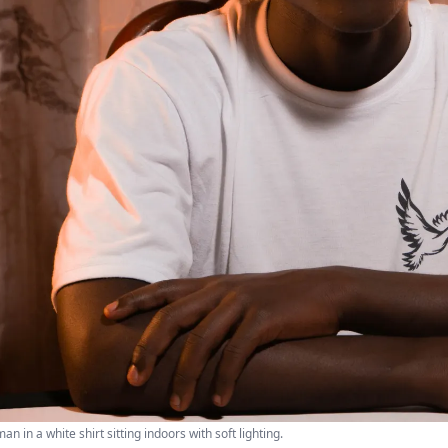
n in a white shirt sitting indoors with soft lighting.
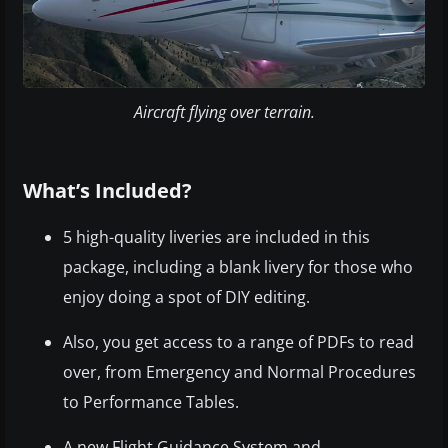
Aircraft flying over terrain.
What’s Included?
5 high-quality liveries are included in this
package, including a blank livery for those who
enjoy doing a spot of DIY editing.
Also, you get access to a range of PDFs to read
over, from Emergency and Normal Procedures
to Performance Tables.
A new Flight Guidance System and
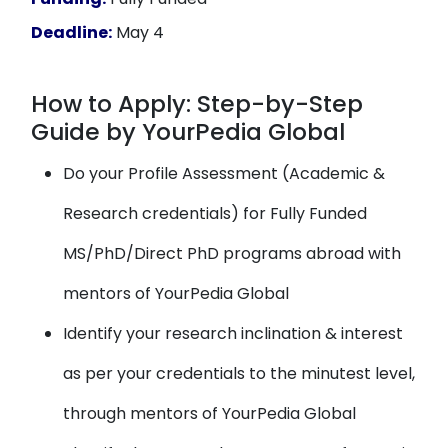
Deadline:
May 4
How to Apply: Step-by-Step
Guide by YourPedia Global
Do your Profile Assessment (Academic &
Research credentials) for Fully Funded
MS/PhD/Direct PhD programs abroad with
mentors of YourPedia Global
Identify your research inclination & interest
as per your credentials to the minutest level,
through mentors of YourPedia Global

Task instructions
Where an entry contains an image, leave the image out; otherwise retype everything exactly.

Response
n in a white shirt sitting indoors with soft lighting.
Aircraft flying over terrain.
What’s Included?
5 high-quality liveries are included in this
package, including a blank livery for those who
enjoy doing a spot of DIY editing.
Also, you get access to a range of PDFs to read
over, from Emergency and Normal Procedures
to Performance Tables.
A new Flight Guidance System and
Deadline:
May 4
How to Apply: Step-by-Step
Guide by YourPedia Global
Do your Profile Assessment (Academic &
Research credentials) for Fully Funded
MS/PhD/Direct PhD programs abroad with
mentors of YourPedia Global
Identify your research inclination & interest
as per your credentials to the minutest level,
through mentors of YourPedia Global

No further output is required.